A gravitational wave (GW) is a phenomenon of general relativity, which models gravity as curves in spacetime (curvature), specifically of waves of spacetime, propagating from disturbances. Gravitational wave astronomy is, naturally, the study of such waves. Gravitational wave strain is essentially the amplitude of the wave.
A similar-sounding term, gravity wave is entirely different: a wave on a boundary surface of a fluid using gravity (buoyancy) as its restoring force. An ocean wave is an example.
The first indirect evidence of gravitational waves was the observation of the decays of orbits of a binary system (the Hulse-Taylor Binary) decays that matched the predictions of the effects of gravitational waves. All orbits decay in such manner, but it is typically insignificant and non-detectable. Heavy objects (e.g., compact objects) in small orbits can produce waves sufficiently intense to detect directly, and a final collision between objects would be the most detectable, i.e., a gravitational wave event.
Clear detection of well-explained gravitational waves (GW detections) requires a signal that stands out from the expected background of extremely slight waves from ongoing phenomena, the gravitational wave background (GWB). For example, the expected waves of the final fall of black hole binaries as they merge would have to show above the plethora of lesser waves from black hole binaries not yet so close together or more distant. The merging of such massive objects is a runaway process: as they draw nearer, the gravitational ways they produce grow more efficient at radiating away the kinetic energy.
Among the efforts to detect gravitational waves are space mission plans, LISA and the New Gravitational Wave Observatory (NGO), ground-based Michelson interferometers such as LIGO and Virgo (which have spotted waves of black hole mergers and neutron star mergers) and KAGRA, and ground-based pulsar-timing analysis efforts, including NANOGrav, Parkes Pulsar Timing Array, International Pulsar Timing Array, and European Pulsar Timing Array. Detecting GWs in pulsar-timing histories requires considerable data (possibly a decade's worth), storage and processing.
The signal from a gravitational wave detection of a compact object merger is increasing GW frequency, and is referred to as a chirp. Detectable gravitational waves produced by impending binary SMBH mergers (resulting from galaxy mergers) time have extremely low frequencies for a long time, e.g., within the range of 10-9Hz (about a cycle per year) to 10-6Hz (about a cycle per day) and are a target of pulsar timing arrays.

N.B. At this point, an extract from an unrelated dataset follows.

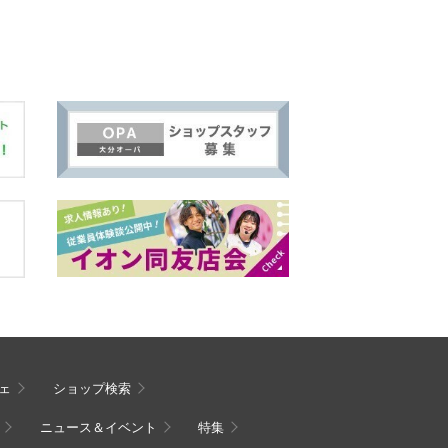
ェ
ショップ検索
ニュース＆イベント
特集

The formation of GWs requires a type of asymmetry in the motion of masses: for example, a perfectly symmetric supernova (matter ejected uniformly in all directions) will not trigger waves. An orbit does, which is why the observation of a decaying orbit (involving objects massive enough to detect such a decay) was taken as evidence of GWs. The quadrupole moment of mass produces the waves, called gravitational quadrupole radiation. Albert Einstein, in his development of general relativity, derived the quadrupole formula which describes the waves produced by a reconfiguration of mass.

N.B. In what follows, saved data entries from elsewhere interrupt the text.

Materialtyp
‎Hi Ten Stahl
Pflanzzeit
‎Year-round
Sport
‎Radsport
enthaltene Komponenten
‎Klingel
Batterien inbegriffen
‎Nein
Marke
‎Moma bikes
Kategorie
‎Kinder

The waves are transverse, affecting distances across the path of the wave, and gravitation waves from orbits propagate roughly out over the plane of the orbit, decreasing in amplitude inversely with distance (i.e., like ripples in a pond; not per an inverse square law), so doubling a detector's sensitivity (so as to sense a strain half as large as before) multiplies the volume of potential sources by eight, i.e., the cube of the ratio of improvement.
The first clear gravitational wave detection was in 2015. Detections have been labeled GW followed by a six-digit date. The first six accepted detections were all detected by LIGO, some with Virgo as well after it was upgraded to similar sensitivity. The six are GW150914, GW151226, GW170104, GW170608, GW170814, and GW170817. They are grouped in time because the detectors are only up for limited periods of time, being down for maintenance and upgrades. Over time, upgrades increase the detectors' sensitivity and more should be detected. Having three detectors (LIGO's two detectors plus Virgo) allows the direction of the events to be limited to two possible regions of the celestial sphere totaling about 60 square degrees, greatly improving the chances of identifying them with other (electromagnetic radiation) signals, e.g., multi-messenger astronomy.
The first six detections provided data regarding the frequency of such events within the volume to which the detectors are sensitive. Additionally, they adjust the previous notion that neutron star mergers would be the most common source, since five out of six were black hole mergers, and the black holes merging were larger than what was expected to be detected. Subsequent operation of the detectors has now produced more than 60 candidate detections as of 2/2020.